Not too long ago, I was asked to present a tool to some of my clients. It was a simple prototype, where a person would type in a few things (i.e., advertising channel, product and occasion), and in turn, the machine would give a number of sample ads. When I clicked the button, in just a few seconds, the machine spat out several ads complete with images and text. The first comment was, “Wow, that was really fast.” What would take a person a few hours to do, this machine did in but a fraction. There were a lot of other interesting comments, some even pointing out that this machine was really creative. Then one person spoke out, a comment that put the room into an uncomfortable silence, “This thing is going to take my job.”
We are in a time of uncertainty. As AI applications become more visible and popular, many will start wondering how they will impact our society. There are the “doomsayers” who think AI will take over the world. Then there are the more “sane” people who think that AI will never be able to replicate humans. After all, how can a machine copy something so intricate and complex? But then again, day by day, the advancements in AI continue to surprise us, as if to challenge our very humanity.
One trait that we hold dear is human creativity. When a person is being creative, it’s as if they put their entire being into what they’re doing. More than experience, they put their thoughts, emotions and, on a higher level, some even say their soul into the work. This creates art in many forms, such as music and poetry. But then again, AI applications today can write music and poems that compete at the highest level. If machines can copy our creativity, what stops them from taking over every other aspect of our lives?
Will Machines Be Able To Emulate Human Creativity?
The notion of a machine copying human creativity is as convoluted as defining what human creativity is.

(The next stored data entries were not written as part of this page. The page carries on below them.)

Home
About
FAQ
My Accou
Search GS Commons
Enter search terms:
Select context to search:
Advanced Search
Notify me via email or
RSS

But as complicated as that is, I believe by exploring what creativity means to us, we also learn if a machine is able to copy it.
In my lectures, I always mention that the human mind is an amazing thing. We are able to take a wealth of information and naturally compress this to make it understandable and useful. This makes us very good at a lot of things.

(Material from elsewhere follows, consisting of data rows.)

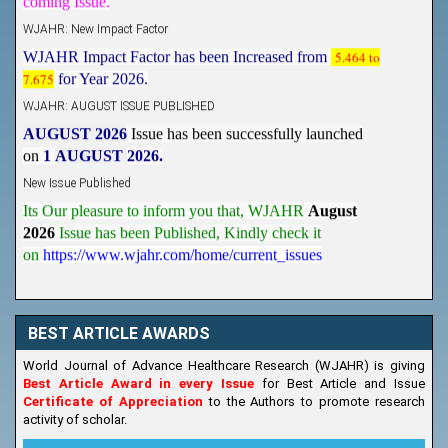
WJAHR: New Impact Factor
WJAHR Impact Factor has been Increased from
5.464 to
7.675
for Year 2026.
WJAHR: AUGUST ISSUE PUBLISHED
AUGUST 2026
Issue has been successfully launched
on
1
AUGUST
2026.
New Issue Published
Its Our pleasure to inform you that, WJAHR
August
2026
Issue has been Published,
Kindly check it
on
https://www.wjahr.com/home/current_issues
BEST ARTICLE AWARDS
World Journal of Advance Healthcare Research (WJAHR) is giving
Best Article Award in every Issue
for Best Article and Issue
Certificate of Appreciation
to the Authors to promote research
activity of scholar.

An example is classification problems. After seeing a dog once, a child would be able to identify many other dogs. This, in machine learning lingo, is what we call “one-shot recognition”—a feat that we are very far from achieving with AI. We do this because we have a small amount of memory, probably a few gigabytes worth. We compensate for that by compressing the information we receive and later expanding it by drawing correlations with other memories. It is a self-preservation mechanism to understand what is important and not. It is natural for us to generalize so that we can draw meaning from our surroundings. This is why it’s so hard to build self-driving cars. Our ability to classify and recognize what that means to us is incomparable.

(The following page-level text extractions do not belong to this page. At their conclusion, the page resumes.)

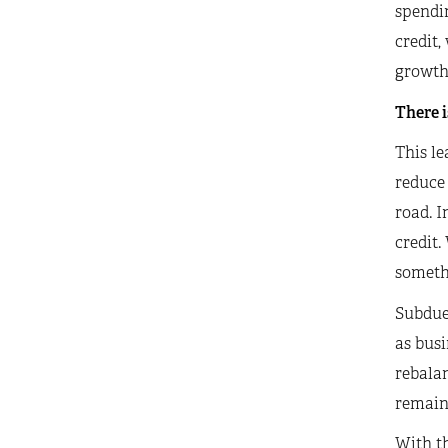
spendi
credit,
growth
There i
This le
reduce 
road. I
credit.
somethi
Subdued
as busi
rebalan
remains
With th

The awe of the human mind is what started the field of machine learning, but what made it into what it is today is the realization that we do not have to copy how humans think to get results. Machines do not have the problem of having small memories. The internet itself can contain and process petabytes of data, which is easily accessed by a machine at incomprehensible speeds. Instead of discarding irrelevant information, it takes all the information and finds patterns within it. From there it draws out likelihoods, and the most probable answers will be its conclusions. This is the same for its creative output, it finds a definition of success and creates what it thinks is closest to it. It doesn’t contain any generalizations or out-of-scope associations—things that, as mentioned before, are important for us to find meaning. Today, a machine’s output is extremely close to being indistinguishable on a human level, but does that make it creative in a human sense?
So it goes back to the definition: Is human creativity about the end result, or is it about the process? If we believe in just the end result, then the answer is yes. But what is the difference between a Picasso and a copy of it? On the other hand, if we believe that what makes creativity special is the perspective of the creator, then creativeness in a machine sense is vastly different. So different that it could probably be called machine creativity as opposed to human creativity.
Will Machines Take Over Professional Creativity?
When we talk about professional creativity, the easiest industry to talk about is marketing, as it is by far the most performance driven, which makes it the most susceptible to highly efficient machines. But even in the most utilitarian rendition of creativity, it still is about making a connection that requires a human touch. Personally, I believe the human perspective will always be important and will have its place in any human-led industry. That’s not to say that machine creativity will not challenge its importance in our society. It will disrupt our place in the working world, and it will make us question ourselves. But as perspective is important to creativity, we will find that a machine’s perspective only adds to our own creativity.
It’s not a direct conflict; on the contrary, understanding a different way of seeing things will only allow us to create even better things. Maybe so much that we actually learn more about what human creativity actually is.
So for those in the creative field wondering if a machine will take over their job, I believe the answer is no ... at least for now.